SOURCE MATERIAL -
▬▬▬▬▬▬
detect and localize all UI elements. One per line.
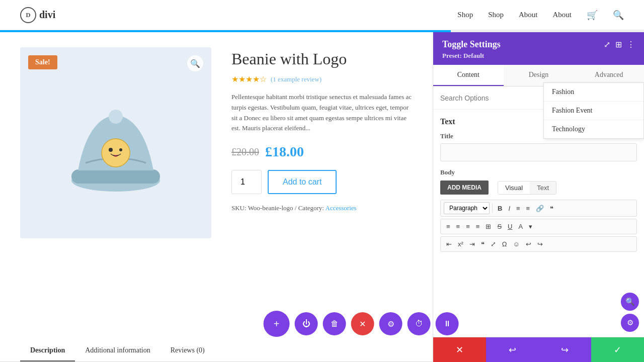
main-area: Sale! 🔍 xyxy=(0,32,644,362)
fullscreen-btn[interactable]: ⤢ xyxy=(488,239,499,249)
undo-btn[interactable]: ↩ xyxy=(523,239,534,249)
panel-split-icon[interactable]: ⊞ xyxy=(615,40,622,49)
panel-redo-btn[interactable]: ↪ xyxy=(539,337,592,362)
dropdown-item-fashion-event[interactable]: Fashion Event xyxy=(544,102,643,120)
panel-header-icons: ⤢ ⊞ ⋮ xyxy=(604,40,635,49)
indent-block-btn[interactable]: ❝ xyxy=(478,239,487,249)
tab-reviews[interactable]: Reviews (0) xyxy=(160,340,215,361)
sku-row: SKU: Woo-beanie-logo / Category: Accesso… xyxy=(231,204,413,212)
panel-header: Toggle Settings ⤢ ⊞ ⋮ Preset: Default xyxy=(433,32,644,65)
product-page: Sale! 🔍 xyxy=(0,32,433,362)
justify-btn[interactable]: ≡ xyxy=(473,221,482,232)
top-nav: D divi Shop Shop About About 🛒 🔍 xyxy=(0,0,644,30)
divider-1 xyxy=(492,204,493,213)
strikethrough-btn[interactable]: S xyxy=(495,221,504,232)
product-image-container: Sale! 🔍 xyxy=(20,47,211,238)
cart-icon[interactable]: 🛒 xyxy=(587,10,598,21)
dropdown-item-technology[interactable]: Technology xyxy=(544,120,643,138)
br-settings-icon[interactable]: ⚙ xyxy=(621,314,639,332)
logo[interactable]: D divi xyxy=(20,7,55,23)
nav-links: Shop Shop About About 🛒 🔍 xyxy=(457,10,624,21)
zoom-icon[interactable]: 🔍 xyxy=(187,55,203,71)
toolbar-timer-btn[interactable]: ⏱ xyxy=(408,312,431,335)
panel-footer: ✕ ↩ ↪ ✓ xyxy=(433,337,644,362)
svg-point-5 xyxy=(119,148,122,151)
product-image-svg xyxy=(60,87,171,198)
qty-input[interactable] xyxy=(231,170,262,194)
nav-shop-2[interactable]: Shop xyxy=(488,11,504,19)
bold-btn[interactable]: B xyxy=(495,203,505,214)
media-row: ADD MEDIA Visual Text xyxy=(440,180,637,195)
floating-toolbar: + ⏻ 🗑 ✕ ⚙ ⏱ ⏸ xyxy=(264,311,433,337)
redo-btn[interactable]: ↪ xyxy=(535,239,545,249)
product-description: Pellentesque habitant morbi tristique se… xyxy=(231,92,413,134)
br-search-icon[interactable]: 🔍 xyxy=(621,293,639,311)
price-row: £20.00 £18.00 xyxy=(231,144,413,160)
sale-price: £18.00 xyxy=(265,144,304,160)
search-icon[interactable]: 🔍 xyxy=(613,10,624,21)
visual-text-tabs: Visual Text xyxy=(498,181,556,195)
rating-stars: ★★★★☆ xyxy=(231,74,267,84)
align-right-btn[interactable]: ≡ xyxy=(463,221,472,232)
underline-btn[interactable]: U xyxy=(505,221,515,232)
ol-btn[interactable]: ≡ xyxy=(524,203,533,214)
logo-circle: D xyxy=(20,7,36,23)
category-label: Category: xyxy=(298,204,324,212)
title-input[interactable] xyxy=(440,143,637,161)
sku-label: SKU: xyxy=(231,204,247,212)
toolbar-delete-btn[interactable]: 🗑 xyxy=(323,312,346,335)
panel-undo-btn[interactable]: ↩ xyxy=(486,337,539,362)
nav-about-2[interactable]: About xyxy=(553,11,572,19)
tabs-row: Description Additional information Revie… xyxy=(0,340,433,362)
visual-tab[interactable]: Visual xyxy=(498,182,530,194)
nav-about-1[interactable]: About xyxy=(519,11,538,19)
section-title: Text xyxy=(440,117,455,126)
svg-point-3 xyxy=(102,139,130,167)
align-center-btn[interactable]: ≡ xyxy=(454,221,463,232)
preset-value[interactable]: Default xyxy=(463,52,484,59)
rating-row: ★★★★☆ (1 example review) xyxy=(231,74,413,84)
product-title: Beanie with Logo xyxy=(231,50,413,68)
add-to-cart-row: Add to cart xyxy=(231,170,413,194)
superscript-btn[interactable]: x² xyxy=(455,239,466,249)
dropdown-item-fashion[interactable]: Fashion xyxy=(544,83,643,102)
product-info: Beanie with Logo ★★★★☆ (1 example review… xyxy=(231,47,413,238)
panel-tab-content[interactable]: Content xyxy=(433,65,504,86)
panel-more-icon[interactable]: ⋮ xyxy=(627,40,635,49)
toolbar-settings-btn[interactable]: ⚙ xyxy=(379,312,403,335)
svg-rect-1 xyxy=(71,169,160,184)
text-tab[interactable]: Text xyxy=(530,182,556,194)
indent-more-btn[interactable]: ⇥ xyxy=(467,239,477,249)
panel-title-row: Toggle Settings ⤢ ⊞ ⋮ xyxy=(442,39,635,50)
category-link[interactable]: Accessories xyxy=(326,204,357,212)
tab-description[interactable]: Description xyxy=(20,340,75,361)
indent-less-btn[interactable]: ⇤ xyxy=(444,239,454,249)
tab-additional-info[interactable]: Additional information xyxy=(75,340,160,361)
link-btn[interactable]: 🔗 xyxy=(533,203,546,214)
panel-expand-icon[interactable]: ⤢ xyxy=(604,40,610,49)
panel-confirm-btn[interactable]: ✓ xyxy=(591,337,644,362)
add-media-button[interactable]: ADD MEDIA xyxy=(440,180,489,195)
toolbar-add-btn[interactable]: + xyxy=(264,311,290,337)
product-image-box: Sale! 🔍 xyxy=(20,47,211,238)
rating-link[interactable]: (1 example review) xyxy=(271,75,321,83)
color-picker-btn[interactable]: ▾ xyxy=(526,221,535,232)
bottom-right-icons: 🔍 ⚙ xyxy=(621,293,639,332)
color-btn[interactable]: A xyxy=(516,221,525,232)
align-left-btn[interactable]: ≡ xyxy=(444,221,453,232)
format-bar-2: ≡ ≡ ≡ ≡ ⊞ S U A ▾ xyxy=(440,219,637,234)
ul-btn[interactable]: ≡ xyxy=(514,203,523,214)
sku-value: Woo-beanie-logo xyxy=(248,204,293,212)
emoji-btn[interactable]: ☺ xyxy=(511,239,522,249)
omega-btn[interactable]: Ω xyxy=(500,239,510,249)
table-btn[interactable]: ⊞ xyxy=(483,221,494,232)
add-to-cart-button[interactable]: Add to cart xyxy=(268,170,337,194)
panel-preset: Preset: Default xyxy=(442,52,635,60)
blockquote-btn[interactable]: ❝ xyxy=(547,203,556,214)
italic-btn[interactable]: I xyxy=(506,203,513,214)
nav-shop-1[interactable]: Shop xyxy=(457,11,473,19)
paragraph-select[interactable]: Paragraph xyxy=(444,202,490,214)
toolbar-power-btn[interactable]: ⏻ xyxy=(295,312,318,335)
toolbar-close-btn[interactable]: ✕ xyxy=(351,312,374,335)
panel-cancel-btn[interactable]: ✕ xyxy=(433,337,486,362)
▬▬▬▬▬▬
Each line in which the string "price" is found must be copied from the data.

TASK RESPONSE -
price-row: £20.00 £18.00 xyxy=(231,144,413,160)
sale-price: £18.00 xyxy=(265,144,304,160)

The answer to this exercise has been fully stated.